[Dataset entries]
<<<<
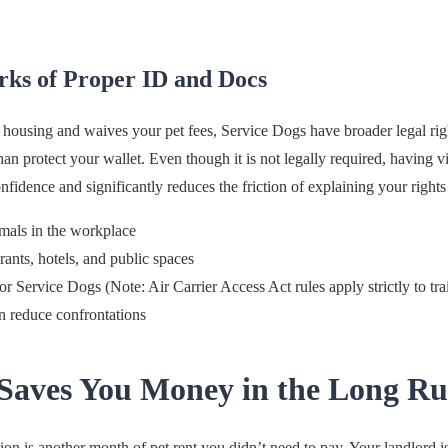
ks of Proper ID and Docs
r housing and waives your pet fees, Service Dogs have broader legal rig
n protect your wallet. Even though it is not legally required, having vi
idence and significantly reduces the friction of explaining your rights to
mals in the workplace
rants, hotels, and public spaces
for Service Dogs (Note: Air Carrier Access Act rules apply strictly to t
n reduce confrontations
Saves You Money in the Long R
n is another month of pet rent you didn’t need to pay. Your landlord 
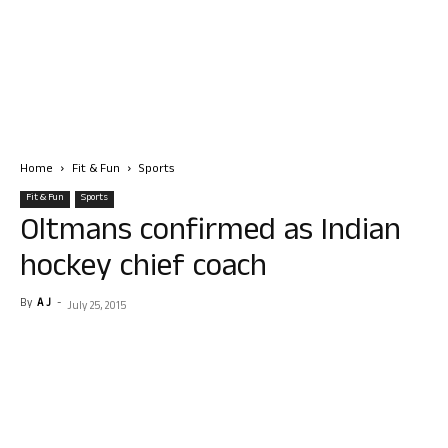
Home
Fit & Fun
Sports
Fit & Fun
Sports
Oltmans confirmed as Indian
hockey chief coach
By
A J
-
July 25, 2015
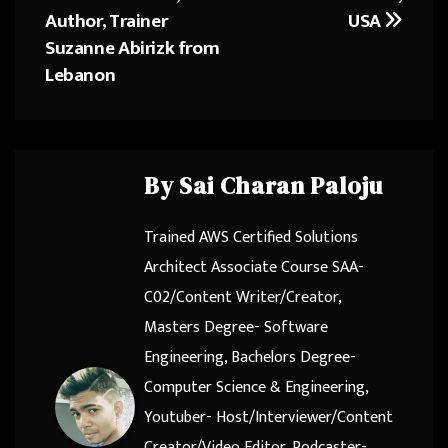
Author, Trainer
USA
Suzanne Abirizk from
Lebanon
By
Sai Charan Paloju
Trained AWS Certified Solutions
Architect Associate Course SAA-
C02/Content Writer/Creator,
Masters Degree- Software
Engineering, Bachelors Degree-
Computer Science & Engineering,
Youtuber- Host/Interviewer/Content
Creator/Video Editor, Podcaster-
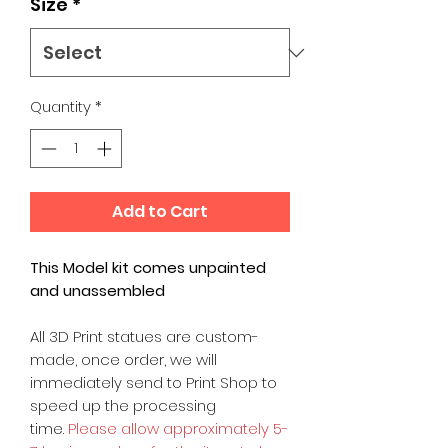
Size
*
Quantity
*
Add to Cart
This Model kit comes unpainted
and unassembled
All 3D Print statues are custom-
made, once order, we will
immediately send to Print Shop to
speed up the processing
time.
Please allow approximately 5-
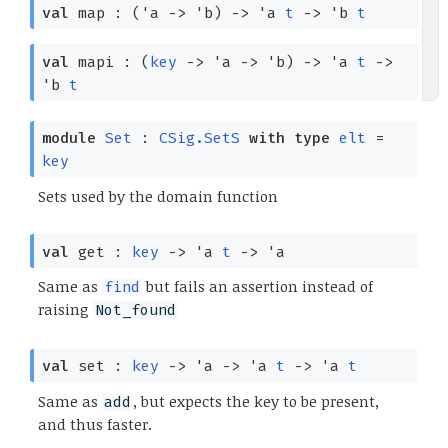
val
map :
(
'a
->
'b
)
->
'a
t
->
'b
t
val
mapi :
(
key
->
'a
->
'b
)
->
'a
t
->
'b
t
module
Set
:
CSig.SetS
with
type
elt
=
key
Sets used by the domain function
val
get :
key
->
'a
t
->
'a
Same as
but fails an assertion instead of
find
raising
Not_found
val
set :
key
->
'a
->
'a
t
->
'a
t
Same as
, but expects the key to be present,
add
and thus faster.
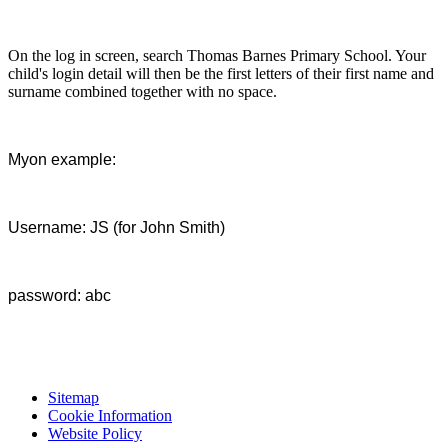
On the log in screen, search Thomas Barnes Primary School. Your
child's login detail will then be the first letters of their first name and
surname combined together with no space.
Myon example:
Username: JS (for John Smith)
password: abc
Sitemap
Cookie Information
Website Policy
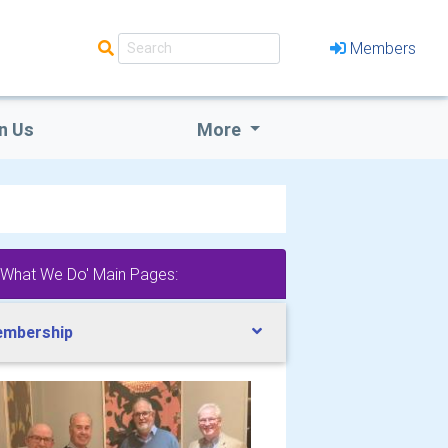
Members
n Us
More
'What We Do' Main Pages:
mbership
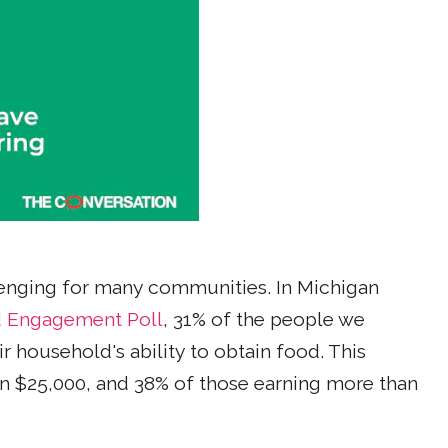
nging for many communities. In Michigan
d Engagement Poll
, 31% of the people we
r household's ability to obtain food. This
n $25,000, and 38% of those earning more than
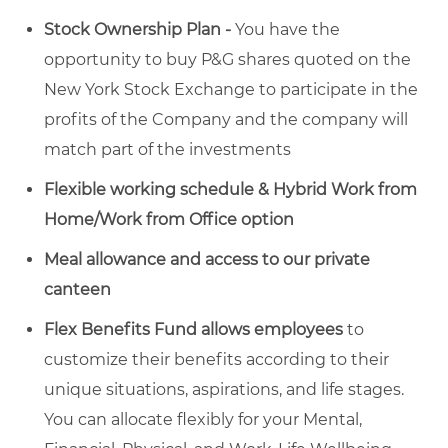
Stock Ownership Plan -
You have the
opportunity to buy P&G shares quoted on the
New York Stock Exchange to participate in the
profits of the Company and the company will
match part of the investments
Flexible working schedule & Hybrid Work from
Home/Work from Office option
Meal allowance and access to our private
canteen
Flex Benefits Fund allows employees
to
customize their benefits according to their
unique situations, aspirations, and life stages.
You can allocate flexibly for your Mental,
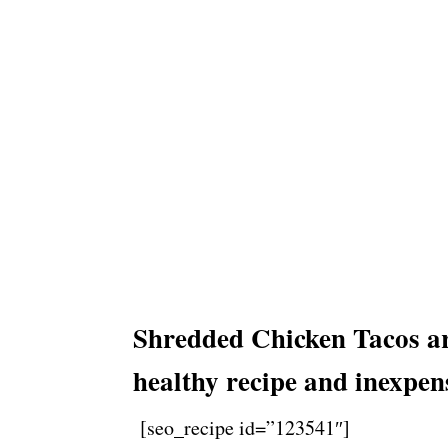
Shredded Chicken Tacos are
healthy recipe and inexpen
[seo_recipe id=”123541″]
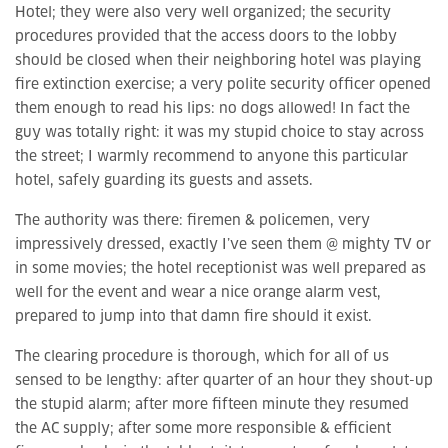
Hotel; they were also very well organized; the security
procedures provided that the access doors to the lobby
should be closed when their neighboring hotel was playing
fire extinction exercise; a very polite security officer opened
them enough to read his lips: no dogs allowed! In fact the
guy was totally right: it was my stupid choice to stay across
the street; I warmly recommend to anyone this particular
hotel, safely guarding its guests and assets.
The authority was there: firemen & policemen, very
impressively dressed, exactly I’ve seen them @ mighty TV or
in some movies; the hotel receptionist was well prepared as
well for the event and wear a nice orange alarm vest,
prepared to jump into that damn fire should it exist.
The clearing procedure is thorough, which for all of us
sensed to be lengthy: after quarter of an hour they shout-up
the stupid alarm; after more fifteen minute they resumed
the AC supply; after some more responsible & efficient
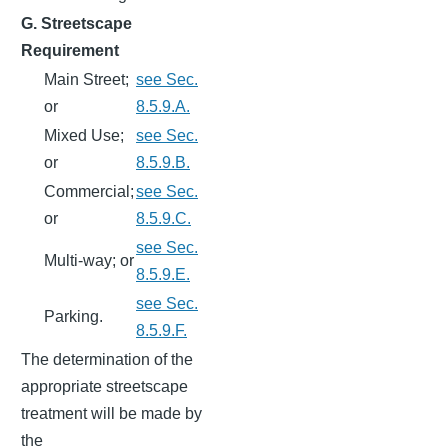
G. Streetscape
Requirement
Main Street;
see Sec.
or
8.5.9.A.
Mixed Use;
see Sec.
or
8.5.9.B.
Commercial;
see Sec.
or
8.5.9.C.
see Sec.
Multi-way; or
8.5.9.E.
see Sec.
Parking.
8.5.9.F.
The determination of the
appropriate streetscape
treatment will be made by
the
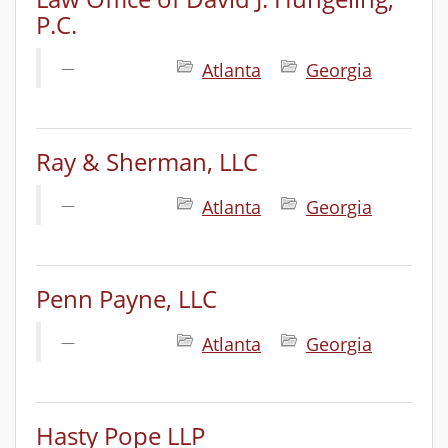
P.C.
Atlanta
Georgia
Ray & Sherman, LLC
Atlanta
Georgia
Penn Payne, LLC
Atlanta
Georgia
Hasty Pope LLP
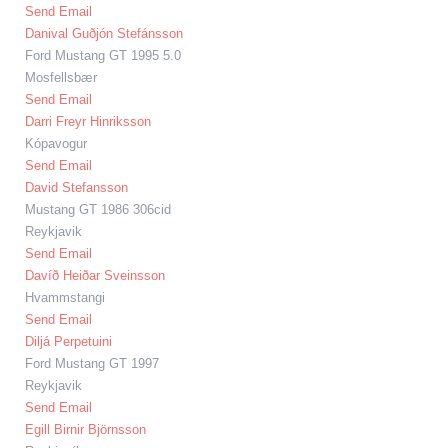
Send Email
Danival Guðjón Stefánsson
Ford Mustang GT 1995 5.0
Mosfellsbær
Send Email
Darri Freyr Hinriksson
Kópavogur
Send Email
David Stefansson
Mustang GT 1986 306cid
Reykjavik
Send Email
Davíð Heiðar Sveinsson
Hvammstangi
Send Email
Diljá Perpetuini
Ford Mustang GT 1997
Reykjavik
Send Email
Egill Birnir Björnsson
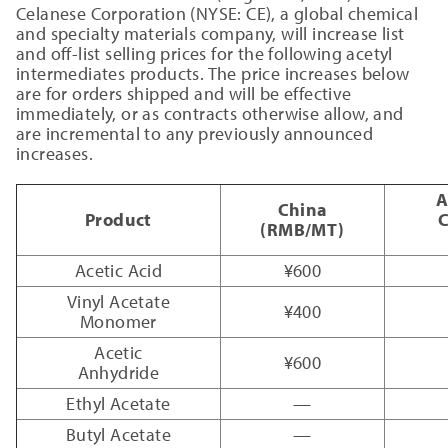
Celanese Corporation (NYSE: CE), a global chemical
and specialty materials company, will increase list
and off-list selling prices for the following acetyl
intermediates products. The price increases below
are for orders shipped and will be effective
immediately, or as contracts otherwise allow, and
are incremental to any previously announced
increases.
A
China
Product
C
(RMB/MT)
Acetic Acid
¥600
Vinyl Acetate
¥400
Monomer
Acetic
¥600
Anhydride
Ethyl Acetate
—
Butyl Acetate
—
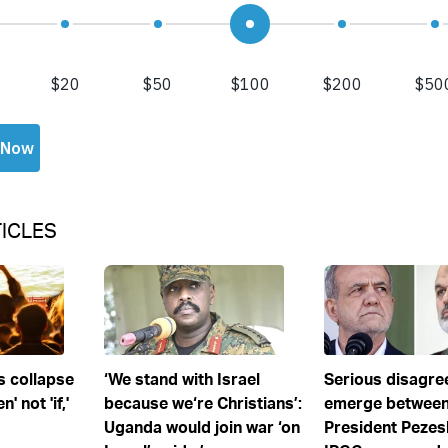
ICLES
s collapse
‘We stand with Israel
Serious disagr
' not 'if,'
because we‘re Christians’:
emerge between
Uganda would join war ‘on
President Pezes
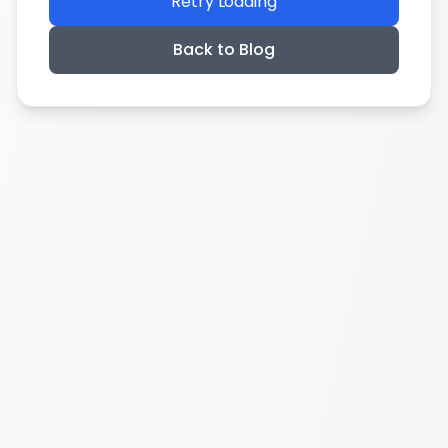
Retry Loading
Back to Blog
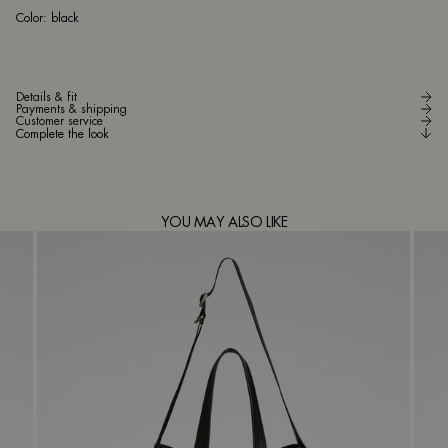
bla
Color:
black
Details & fit
Payments & shipping
Customer service
Complete the look
YOU MAY ALSO LIKE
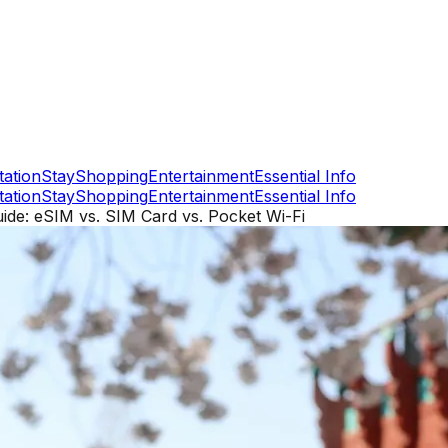
tation
Stay
Shopping
Entertainment
Essential Info
tation
Stay
Shopping
Entertainment
Essential Info
ide: eSIM vs. SIM Card vs. Pocket Wi-Fi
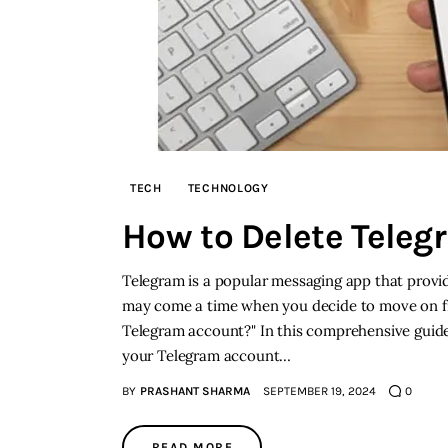
TECH
TECHNOLOGY
How to Delete Tele
Telegram is a popular messaging app that provi
may come a time when you decide to move on f
Telegram account?" In this comprehensive guide
your Telegram account…
BY
PRASHANT SHARMA
SEPTEMBER 19, 2024
0
READ MORE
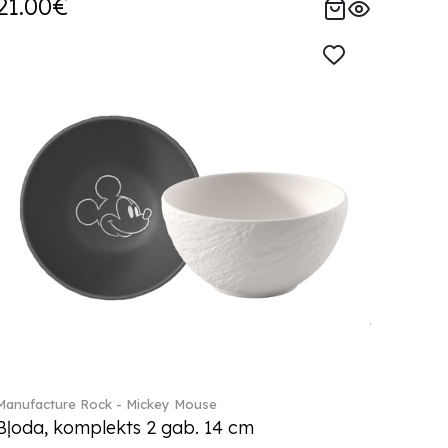
21.00€
Manufacture Rock - Mickey Mouse
Bļoda, komplekts 2 gab. 14 cm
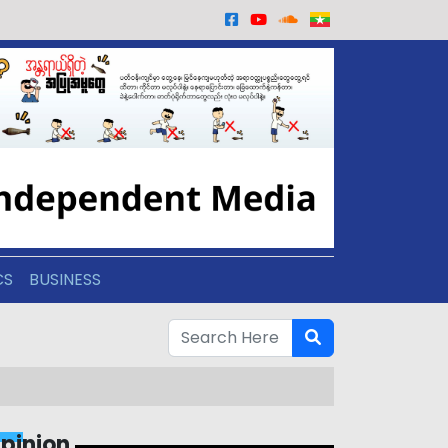
CS
BUSINESS
pinion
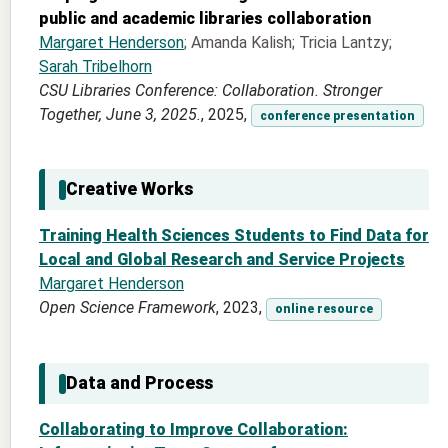
public and academic libraries collaboration
Margaret Henderson
; Amanda Kalish; Tricia Lantzy;
Sarah Tribelhorn
CSU Libraries Conference: Collaboration. Stronger
Together, June 3, 2025.
, 2025,
conference presentation
Creative Works
Training Health Sciences Students to Find Data for
Local and Global Research and Service Projects
Margaret Henderson
Open Science Framework
, 2023,
online resource
Data and Process
Collaborating to Improve Collaboration:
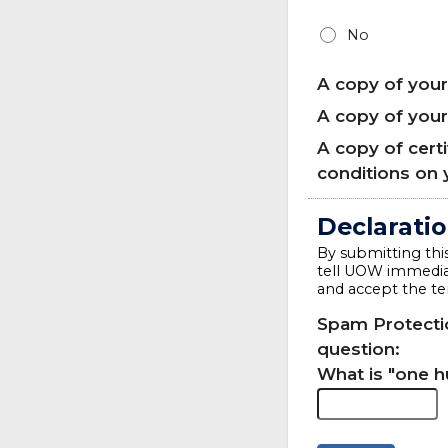
No
A copy of your
A copy of you
A copy of cert
conditions on 
Declarati
By submitting this
tell UOW immediat
and accept the te
Spam Protectio
question:
What is "one 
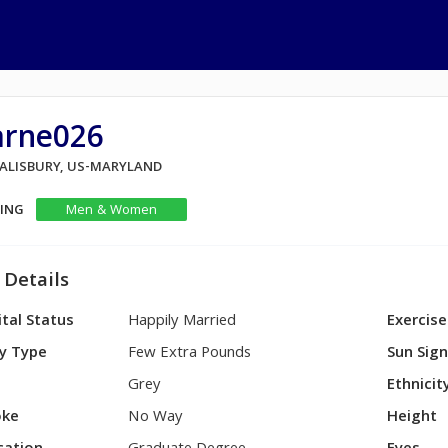
arne026
 SALISBURY, US-MARYLAND
KING
Men & Women
 Details
tal Status
Happily Married
Exercise
y Type
Few Extra Pounds
Sun Sig
Grey
Ethnicit
ke
No Way
Height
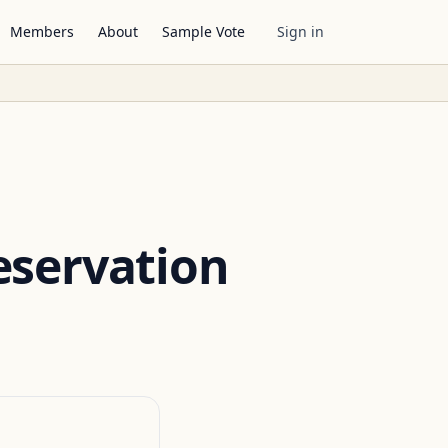
Members
About
Sample Vote
Sign in
eservation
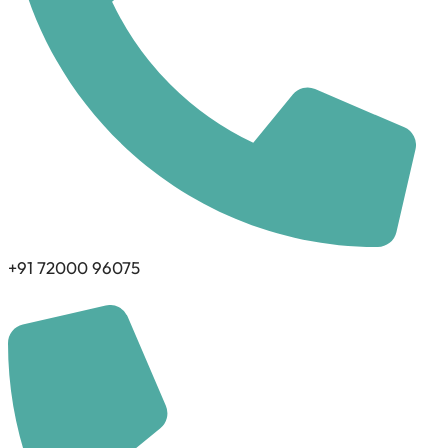
+91 72000 96075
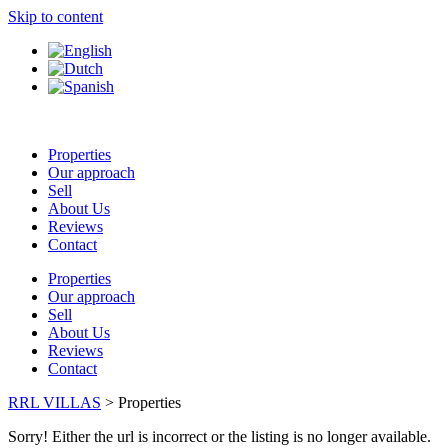
Skip to content
Properties
Our approach
Sell
About Us
Reviews
Contact
Properties
Our approach
Sell
About Us
Reviews
Contact
RRL VILLAS
>
Properties
Sorry! Either the url is incorrect or the listing is no longer available.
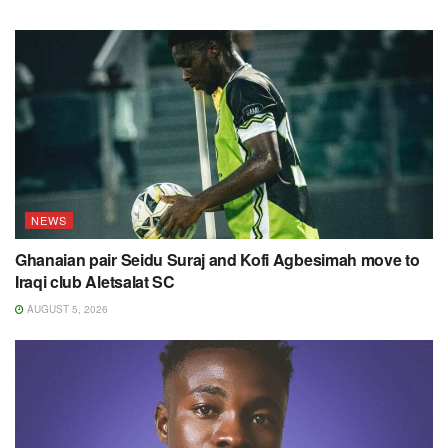
NEWS
Ghanaian pair Seidu Suraj and Kofi Agbesimah move to
Iraqi club Aletsalat SC
AUGUST 5, 2026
>>>>
Work to be completed
Reply with the number of lines in the data that include the string "Creator" and nothing else.

Solution to the exercise
2